While modern programming languages such as C# 4.0 are much more powerful than their predecessors, you will find that programming is still as much about addressing technical programming issues as it is about addressing business requirements. Orthogonal issues such as authorization, exception handling, caching, and diagnostic logging often require a lot of code, which is frequently mixed with code that addresses actual business requirements.
In this chapter, we'll discuss an advanced programming technique called interception. When used properly, interception can help you to reduce the amount of code you'll have to write to solve technical programming issues and will allow you to focus on addressing actual business requirements.
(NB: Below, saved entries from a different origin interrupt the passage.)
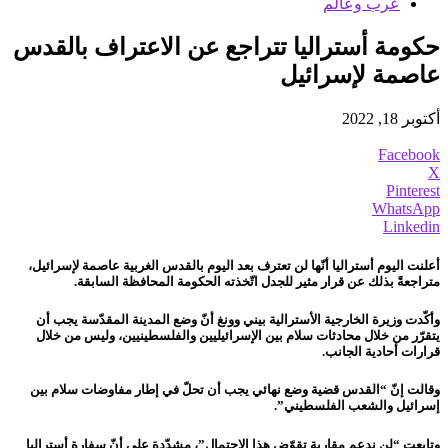
عرب وعالم
حكومة أستراليا تتراجع عن الاعتراف بالقدس
عاصمة لإسرائيل
أكتوبر 18, 2022
Facebook
X
Pinterest
WhatsApp
Linkedin
أعلنت اليوم أستراليا أنّها لن تعترف بعد اليوم بالقدس الغربية عاصمة لإسرائيل،
متراجعةً بذلك عن قرار مثير للجدل اتّخذته الحكومة المحافظة السابقة.
وأكّدت وزيرة الخارجية الأسترالية بيني وونغ أنّ وضع المدينة المقدّسة يجب أن
يتقرّر من خلال محادثات سلام بين الإسرائيليين والفلسطينيين، وليس من خلال
قرارات أحادية الجانب.
وقالت إنّ “القدس قضية وضع نهائي يجب أن تحلّ في إطار مفاوضات سلام بين
إسرائيل والشعب الفلسطيني”.
وتابعت “لن ندعم مقاربة تقوّض هذا الاحتمال”، مشدّدة على أنّ سفارة أستراليا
Unity Interception has been available for the Microsoft® .NET Framework as an extension for Unity container for several years now. Now it is available for Microsoft Silverlight as well. Here, we'll discuss what interception is, why you might want to use it, and how you can apply Unity Interception and policy injection to Silverlight applications.
What Is Interception?
Interception is an advanced programming technique that allows you to intercept calls to an object so that you can add additional logic before or after the call. This interception process should be virtually transparent, so both the calling object and the target object can be oblivious to the interception process.
The following diagram shows how instance interception typically works:
The calling object will typically ask the Unity dependency container for a target object. However, it will not receive a real TargetObject, but rather an intercepting proxy that is impersonating the real TargetObject, for example, by implementing the same interface. This way the calling object does not know if it calls the real target object or the proxy. The TargetObject also doesn't know that the calls have been intercepted. The fact that both classes don't know this about the interception process allows you to add custom logic before or after a member call, without having to change either the calling object or the target object.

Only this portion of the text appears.